**What is being asked:**
Exact reproduction, images excluded: write out the records below.

**Entries provided:**

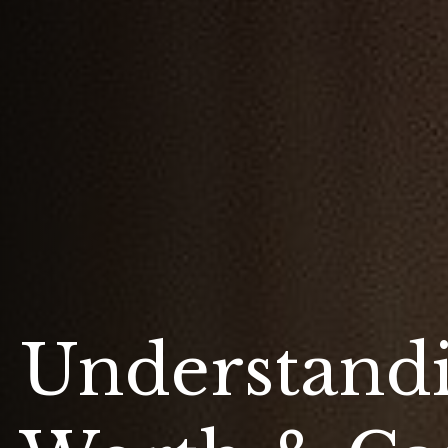
Understand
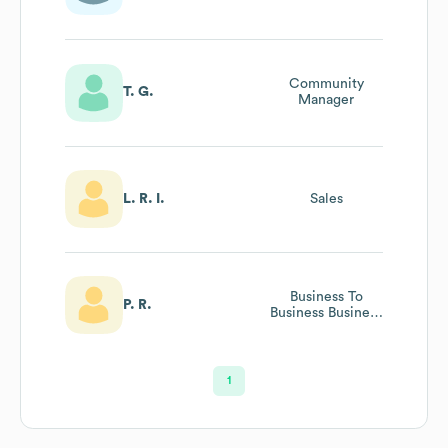
Community
T. G.
Manager
L. R. I.
Sales
Business To
P. R.
Business Business
Development
1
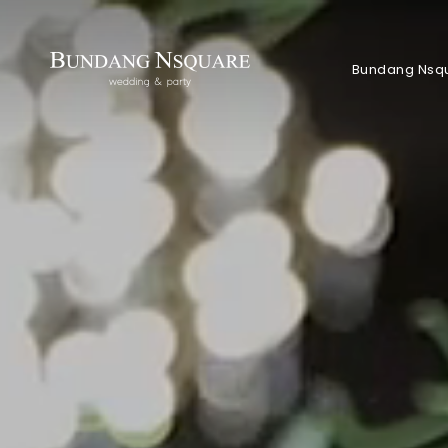
Bundang Nsq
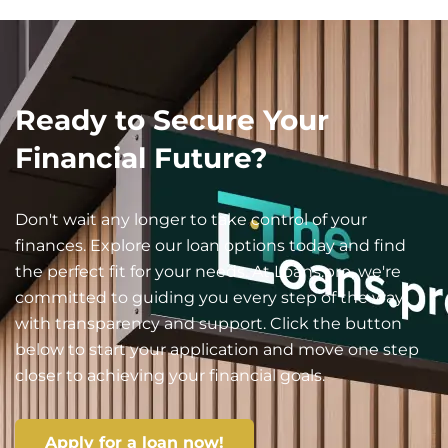
Ready to Secure Your
Financial Future?
Don't wait any longer to take control of your
finances. Explore our loan options today and find
the perfect fit for your needs. At Loans.pro, we're
committed to guiding you every step of the way
with transparency and support. Click the button
below to start your application and move one step
closer to achieving your financial goals.
Apply for a loan now!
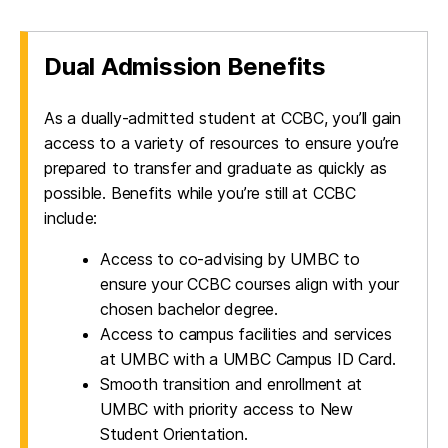
Dual Admission Benefits
As a dually-admitted student at CCBC, you’ll gain
access to a variety of resources to ensure you’re
prepared to transfer and graduate as quickly as
possible. Benefits while you’re still at CCBC
include:
Access to co-advising by UMBC to
ensure your CCBC courses align with your
chosen bachelor degree.
Access to campus facilities and services
at UMBC with a UMBC Campus ID Card.
Smooth transition and enrollment at
UMBC with priority access to New
Student Orientation.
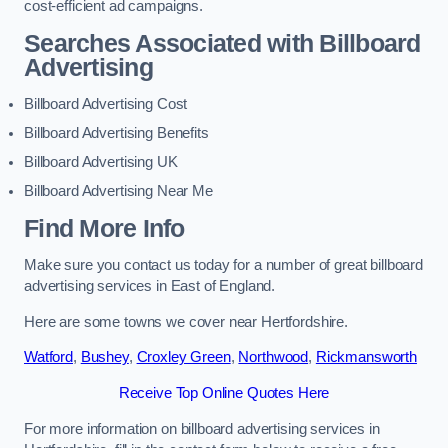
cost-efficient ad campaigns.
Searches Associated with Billboard
Advertising
Billboard Advertising Cost
Billboard Advertising Benefits
Billboard Advertising UK
Billboard Advertising Near Me
Find More Info
Make sure you contact us today for a number of great billboard
advertising services in East of England.
Here are some towns we cover near Hertfordshire.
Watford
,
Bushey
,
Croxley Green
,
Northwood
,
Rickmansworth
Receive Top Online Quotes Here
For more information on billboard advertising services in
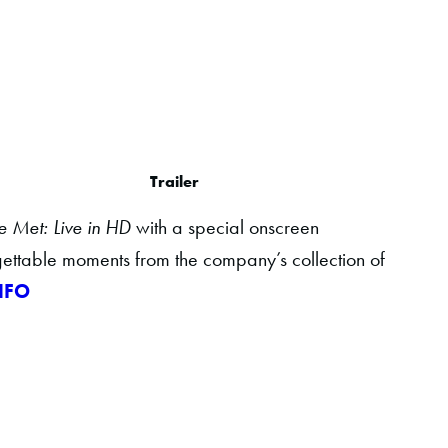
Trailer
e Met: Live in HD
with a special onscreen
gettable moments from the company’s collection of
NFO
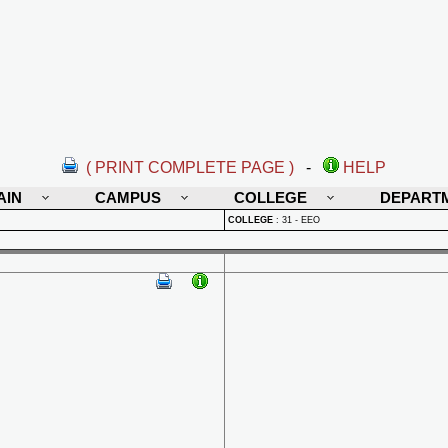
( PRINT COMPLETE PAGE )
-
HELP
AIN
CAMPUS
COLLEGE
DEPART
COLLEGE
:
31 - EEO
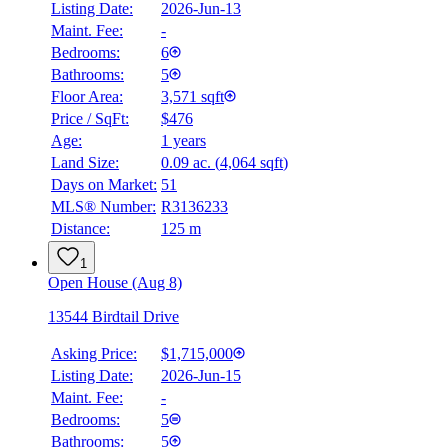
Listing Date:
2026-Jun-13
Maint. Fee:
-
Bedrooms:
6
Bathrooms:
5
Floor Area:
3,571 sqft
Price / SqFt:
$476
Age:
1 years
Land Size:
0.09 ac.
(
4,064 sqft
)
Days on Market:
51
MLS® Number:
R3136233
Distance:
125 m
1
Open House (Aug 8)
13544 Birdtail Drive
Asking Price:
$1,715,000
Listing Date:
2026-Jun-15
Maint. Fee:
-
Bedrooms:
5
Bathrooms:
5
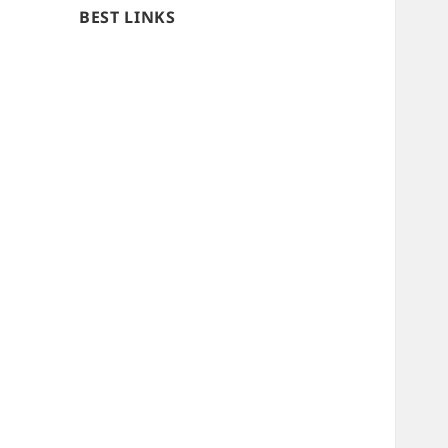
BEST LINKS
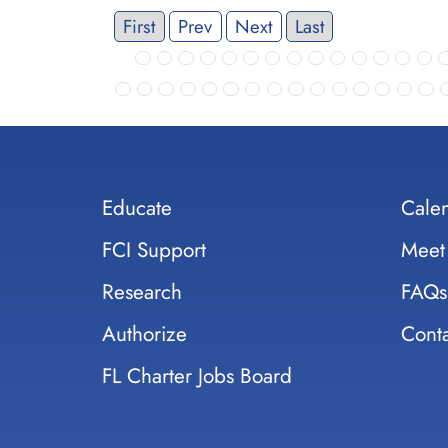
First
Prev
Next
Last
Educate
Cale
FCI Support
Meet
Research
FAQs
Authorize
Conta
FL Charter Jobs Board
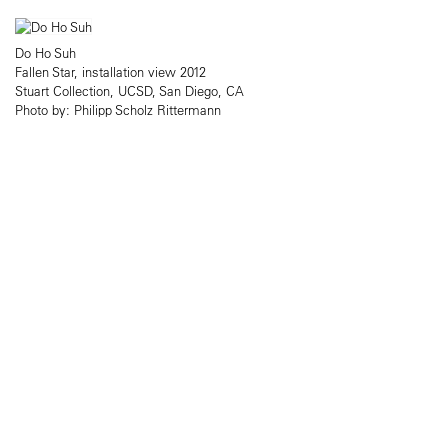
Do Ho Suh
Fallen Star, installation view 2012
Stuart Collection, UCSD, San Diego, CA
Photo by: Philipp Scholz Rittermann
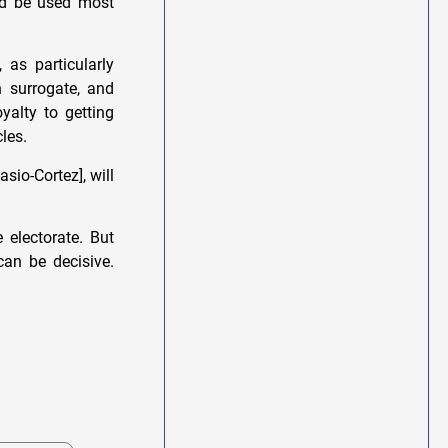
ld be used most
 as particularly
 surrogate, and
yalty to getting
les.
asio-Cortez], will
 electorate. But
can be decisive.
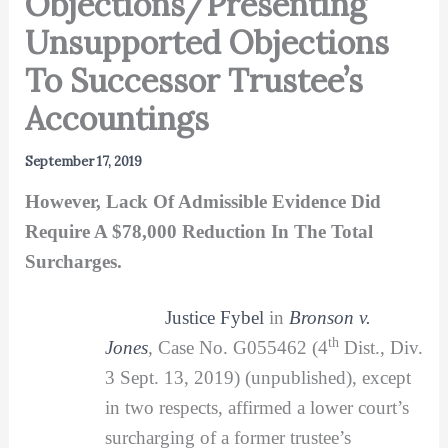
Objections/Presenting
Unsupported Objections
To Successor Trustee’s
Accountings
September 17, 2019
However, Lack Of Admissible Evidence Did
Require A $78,000 Reduction In The Total
Surcharges.
Justice Fybel
in
Bronson v.
th
Jones
,
Case No. G055462 (4
Dist., Div.
3 Sept. 13, 2019) (unpublished), except
in two respects, affirmed a lower court’s
surcharging of a former trustee’s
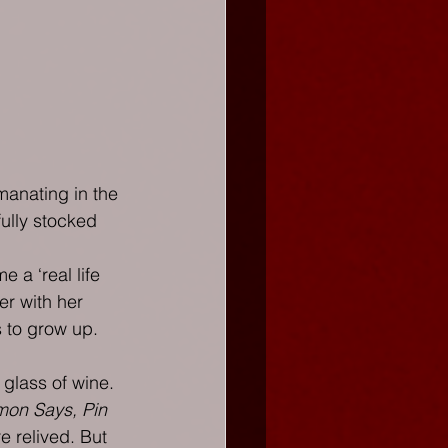
manating in the 
ully stocked 
 a ‘real life 
er with her 
 to grow up. 
 glass of wine. 
mon Says, Pin 
e relived. But 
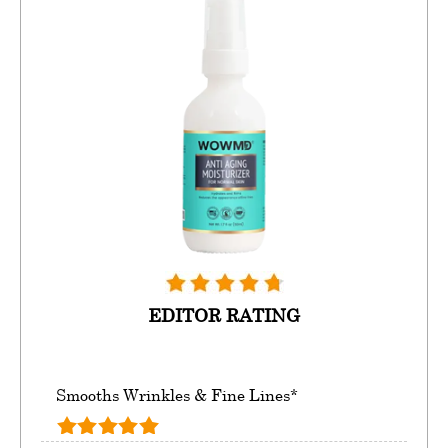
EDITOR RATING
Smooths Wrinkles & Fine Lines*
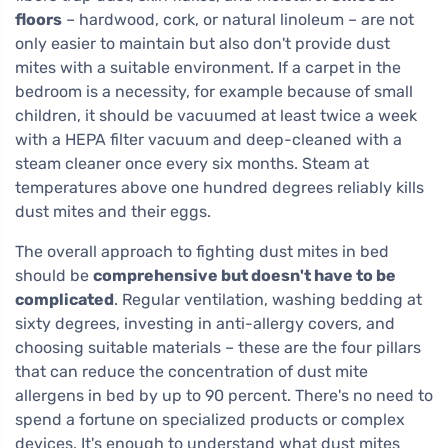
floors
– hardwood, cork, or natural linoleum – are not
only easier to maintain but also don't provide dust
mites with a suitable environment. If a carpet in the
bedroom is a necessity, for example because of small
children, it should be vacuumed at least twice a week
with a HEPA filter vacuum and deep-cleaned with a
steam cleaner once every six months. Steam at
temperatures above one hundred degrees reliably kills
dust mites and their eggs.
The overall approach to fighting dust mites in bed
should be
comprehensive but doesn't have to be
complicated
. Regular ventilation, washing bedding at
sixty degrees, investing in anti-allergy covers, and
choosing suitable materials – these are the four pillars
that can reduce the concentration of dust mite
allergens in bed by up to 90 percent. There's no need to
spend a fortune on specialized products or complex
devices. It's enough to understand what dust mites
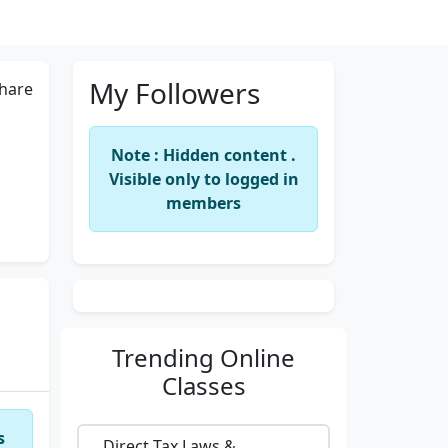
My Followers
hare
Note : Hidden content .
Visible only to logged in
members
Trending
Online
Classes
s
Direct Tax Laws &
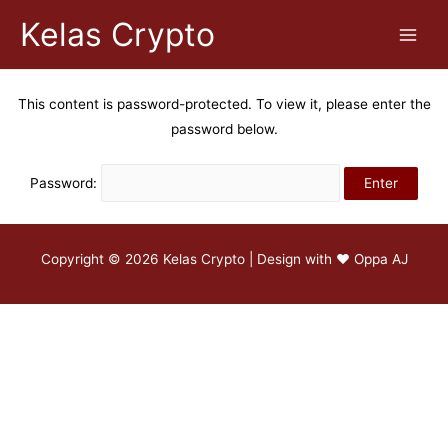
Kelas Crypto
This content is password-protected. To view it, please enter the
password below.
Password:
Copyright © 2026 Kelas Crypto | Design with ♥
Oppa AJ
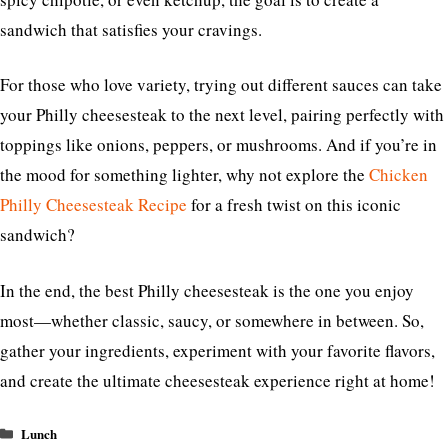
sandwich that satisfies your cravings.
For those who love variety, trying out different sauces can take
your Philly cheesesteak to the next level, pairing perfectly with
toppings like onions, peppers, or mushrooms. And if you’re in
the mood for something lighter, why not explore the
Chicken
Philly Cheesesteak Recipe
for a fresh twist on this iconic
sandwich?
In the end, the best Philly cheesesteak is the one you enjoy
most—whether classic, saucy, or somewhere in between. So,
gather your ingredients, experiment with your favorite flavors,
and create the ultimate cheesesteak experience right at home!
Categories
Lunch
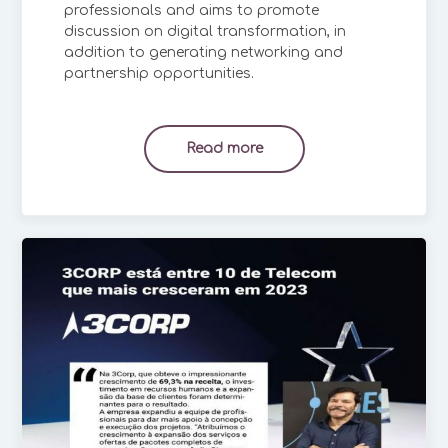
professionals and aims to promote
discussion on digital transformation, in
addition to generating networking and
partnership opportunities.
Read more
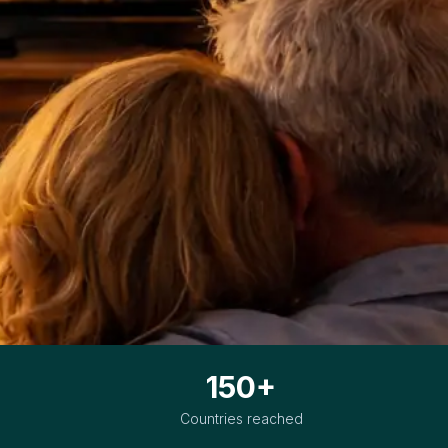
150+
Countries reached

**Answer section:**
Understand
Community
T. G.
Manager
L. R. I.
Sales
Business To
P. R.
Business Business
Development
1
Bundang Nsq
Ready to Secure Your
Financial Future?
Don't wait any longer to take control of your
finances. Explore our loan options today and find
the perfect fit for your needs. At Loans.pro, we're
committed to guiding you every step of the way
with transparency and support. Click the button
below to start your application and move one step
closer to achieving your financial goals.
Apply for a loan now!
Dual Admission Benefits
As a dually-admitted student at CCBC, you’ll gain
access to a variety of resources to ensure you’re
prepared to transfer and graduate as quickly as
possible. Benefits while you’re still at CCBC
include:
Access to co-advising by UMBC to
ensure your CCBC courses align with your
chosen bachelor degree.
Access to campus facilities and services
at UMBC with a UMBC Campus ID Card.
Smooth transition and enrollment at
UMBC with priority access to New
Student Orientation.
cost-efficient ad campaigns.
Searches Associated with Billboard
Advertising
Billboard Advertising Cost
Billboard Advertising Benefits
Billboard Advertising UK
Billboard Advertising Near Me
Find More Info
Make sure you contact us today for a number of great billboard
advertising services in East of England.
Here are some towns we cover near Hertfordshire.
Watford
,
Bushey
,
Croxley Green
,
Northwood
,
Rickmansworth
Receive Top Online Quotes Here
For more information on billboard advertising services in
Trailer
e Met: Live in HD
with a special onscreen
gettable moments from the company’s collection of
NFO
( PRINT COMPLETE PAGE )
-
HELP
AIN
CAMPUS
COLLEGE
DEPART
COLLEGE
:
31 - EEO
Listing Date:
2026-Jun-13
Maint. Fee:
-
Bedrooms:
6
Bathrooms:
5
Floor Area:
3,571 sqft
Price / SqFt:
$476
Age:
1 years
Land Size:
0.09 ac.
(
4,064 sqft
)
Days on Market:
51
MLS® Number:
R3136233
Distance:
125 m
1
Open House (Aug 8)
13544 Birdtail Drive
Asking Price:
$1,715,000
Listing Date:
2026-Jun-15
Maint. Fee:
-
Bedrooms:
5
Bathrooms:
5
BEST LINKS
First
Prev
Next
Last
Educate
Cale
FCI Support
Meet
Research
FAQs
Authorize
Conta
FL Charter Jobs Board
Do Ho Suh
Fallen Star, installation view 2012
Stuart Collection, UCSD, San Diego, CA
Photo by: Philipp Scholz Rittermann
ld be used most
 as particularly
 surrogate, and
yalty to getting
les.
asio-Cortez], will
 electorate. But
can be decisive.
Objections/Presenting
Unsupported Objections
To Successor Trustee’s
Accountings
September 17, 2019
However, Lack Of Admissible Evidence Did
Require A $78,000 Reduction In The Total
Surcharges.
Justice Fybel
in
Bronson v.
th
Jones
,
Case No. G055462 (4
Dist., Div.
3 Sept. 13, 2019) (unpublished), except
in two respects, affirmed a lower court’s
surcharging of a former trustee’s
manating in the 
ully stocked 
 a ‘real life 
er with her 
 to grow up. 
 glass of wine. 
mon Says, Pin 
e relived. But 
EDITOR RATING
Smooths Wrinkles & Fine Lines*
floors
– hardwood, cork, or natural linoleum – are not
only easier to maintain but also don't provide dust
mites with a suitable environment. If a carpet in the
bedroom is a necessity, for example because of small
children, it should be vacuumed at least twice a week
with a HEPA filter vacuum and deep-cleaned with a
steam cleaner once every six months. Steam at
temperatures above one hundred degrees reliably kills
dust mites and their eggs.
The overall approach to fighting dust mites in bed
should be
comprehensive but doesn't have to be
complicated
. Regular ventilation, washing bedding at
sixty degrees, investing in anti-allergy covers, and
choosing suitable materials – these are the four pillars
that can reduce the concentration of dust mite
allergens in bed by up to 90 percent. There's no need to
spend a fortune on specialized products or complex
devices. It's enough to understand what dust mites
My Followers
hare
Note : Hidden content .
Visible only to logged in
members
Trending
Online
Classes
s
Direct Tax Laws &
Kelas Crypto
This content is password-protected. To view it, please enter the
password below.
Password:
Copyright © 2026 Kelas Crypto | Design with ♥
Oppa AJ
sandwich that satisfies your cravings.
For those who love variety, trying out different sauces can take
your Philly cheesesteak to the next level, pairing perfectly with
toppings like onions, peppers, or mushrooms. And if you’re in
the mood for something lighter, why not explore the
Chicken
Philly Cheesesteak Recipe
for a fresh twist on this iconic
sandwich?
In the end, the best Philly cheesesteak is the one you enjoy
most—whether classic, saucy, or somewhere in between. So,
gather your ingredients, experiment with your favorite flavors,
and create the ultimate cheesesteak experience right at home!
Categories
Lunch
professionals and aims to promote
discussion on digital transformation, in
addition to generating networking and
partnership opportunities.
Read more
150+
Countries reached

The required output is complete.